La fin des années 1990 est aussitôt marquée par l’émergence d’artistes qui lui insufflent une inspiration créatrice et rénovatrice. Si le rap est apparu, il n’en demeure pas moins que le rythme joue un rôle fondamental dans l’écriture du texte et la prosodie du rappeur car on a beau répéter que les rappeurs viennent «de bas» et rabaissent l’art. Une chose est sure est un rappeur, même sans niveau scolaire possède une large culture générale et représente un intellectuel en sens aiguisé.

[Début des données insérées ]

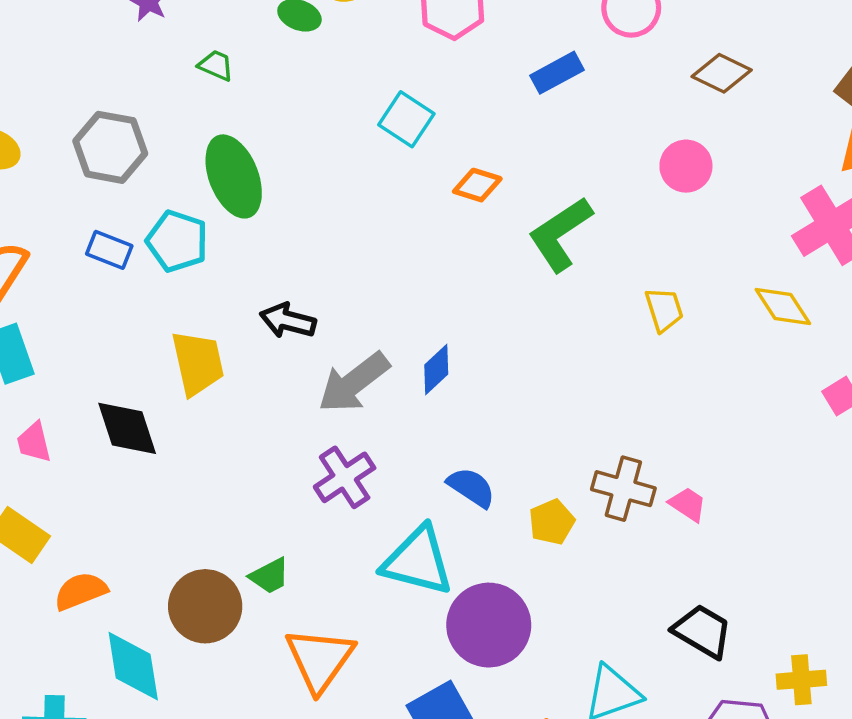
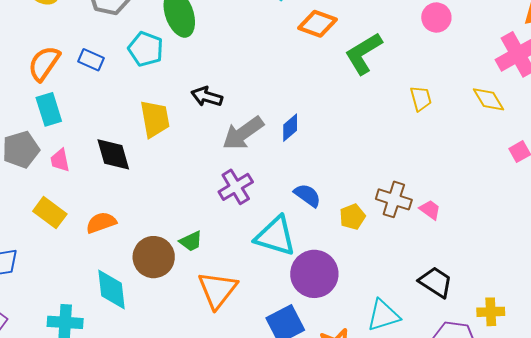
orange diamond: (477, 185) -> (317, 24), size x1.4
blue rectangle: (109, 250) -> (91, 60), moved
orange semicircle: (81, 591) -> (101, 223), moved

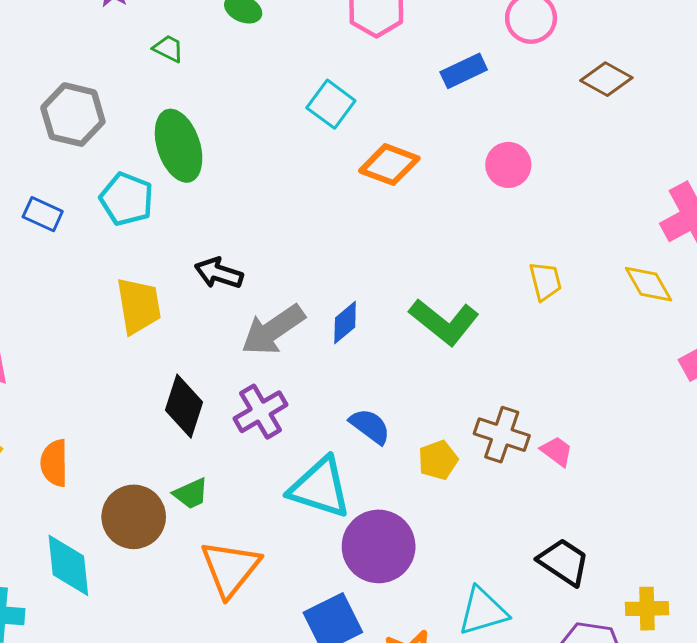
pink circle: (436, 18) -> (508, 165), moved
green L-shape: (364, 53) -> (444, 322), moved, turned -111
black diamond: (113, 154) -> (184, 406), moved, turned 33
orange semicircle: (101, 223) -> (54, 463), turned -72

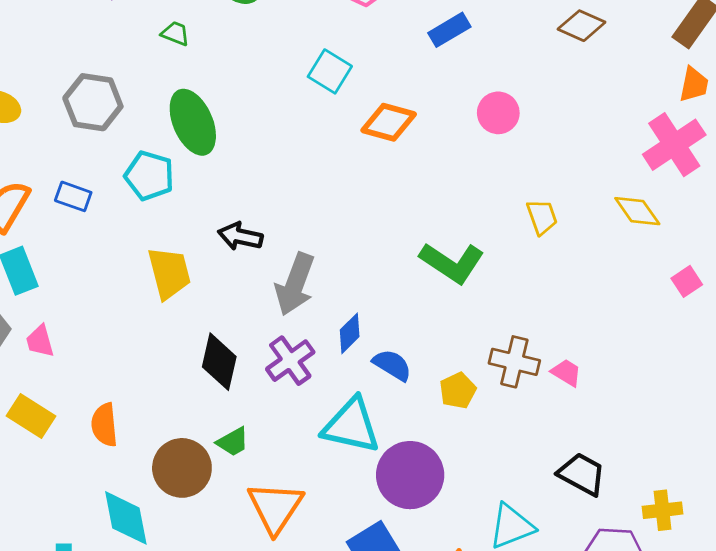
blue diamond: (345, 322) -> (350, 333), moved
gray arrow: (273, 330) -> (295, 284), turned -30

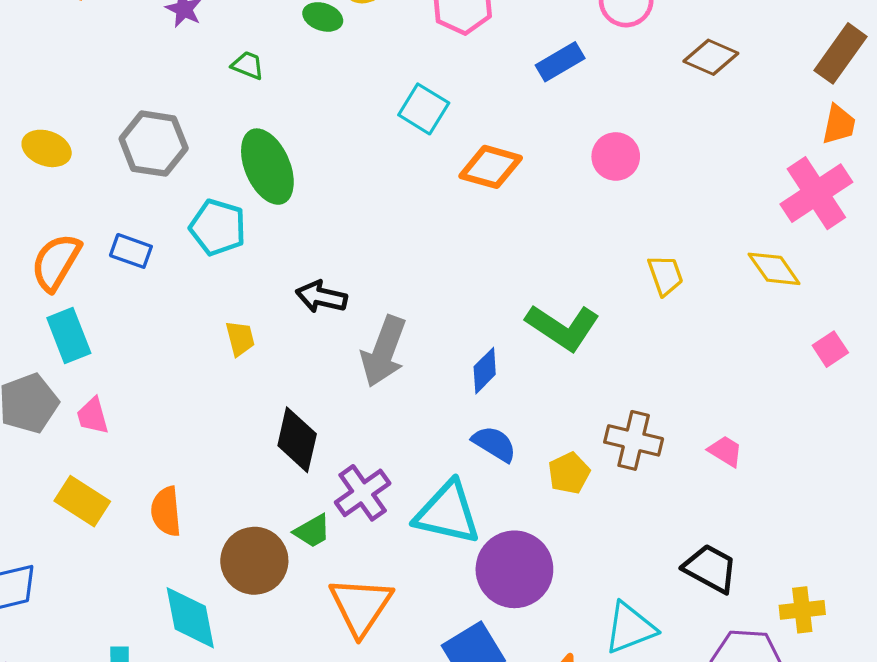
yellow trapezoid: (169, 273) -> (240, 338), size x0.6
blue diamond: (350, 333) -> (485, 371), moved
purple cross: (290, 361) -> (363, 493), moved
pink trapezoid: (566, 373) -> (725, 451), moved

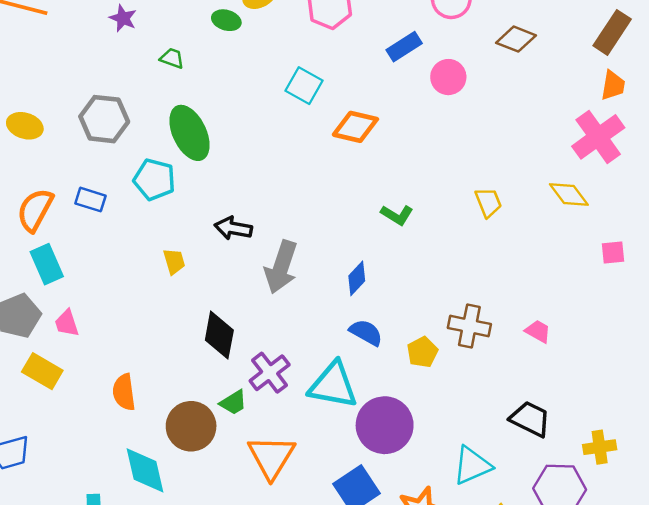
pink circle: (616, 156) -> (448, 77), moved
green L-shape: (563, 327) -> (397, 215), moved, size x0.6
pink square: (830, 349) -> (613, 252), turned 30
yellow rectangle: (82, 501) -> (42, 371), moved

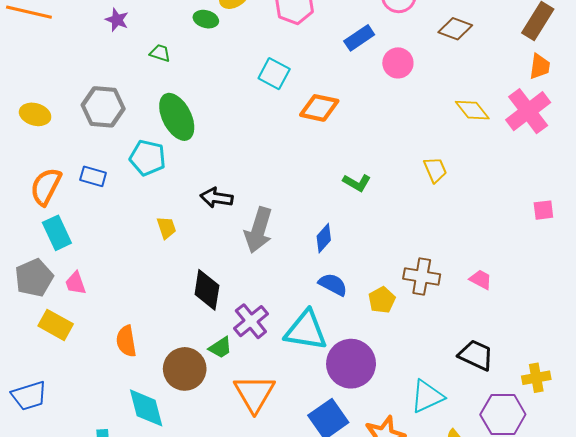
yellow diamond: (569, 194) -> (472, 110), moved

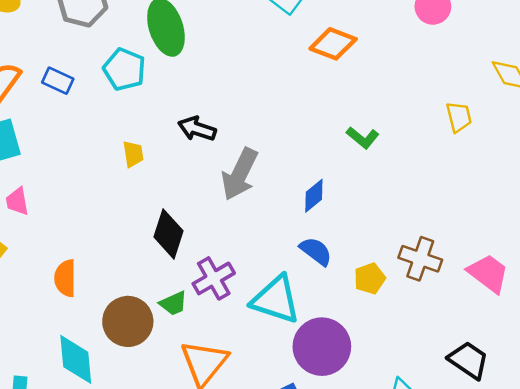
yellow trapezoid: (435, 170) -> (459, 117), moved
pink trapezoid: (481, 280) -> (488, 273), size x1.6

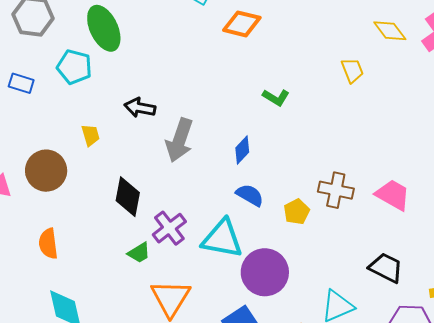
brown circle: (128, 321) -> (46, 171), moved

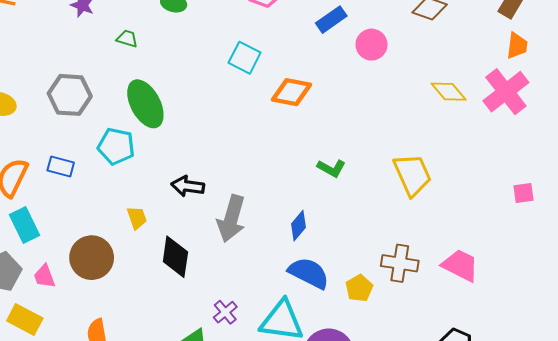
yellow trapezoid: (352, 70) -> (412, 175), moved, size x1.6
blue semicircle: (250, 195) -> (309, 273), size x1.4
black diamond: (128, 197) -> (175, 257), moved
purple cross: (169, 228) -> (225, 312), size x0.7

Le rap, émanant de la société marocaine et porteur de message de protestation sociale est certes souvent associé à la révolte de toute une jeunesse. Mais ce message ne pourrait être précis et conscient si celui qui le transmet n’a pas connaissance non seulement des phénomènes et des problèmes de sa société, mais également d’une certaine évolution historique et socio-politique difficile que vit le Maroc.

Les rappeurs marocains ont justement présenté un produit assez riche sur ce plan là. Evoquant les problèmes sociaux tels le chômage, l’immigration clandestine, la pauvreté, la corruption, le manque d’intégration scolaire chez les adolescents, ils traitent également des certains problèmes touchant au conflit des civilisations, la relation entre un Occident développé et un Orient cherchant son chemin, la Palestine, l’avènement des anciennes colonisations et l’héritage qu’elles ont laissé dans les pays colonisés.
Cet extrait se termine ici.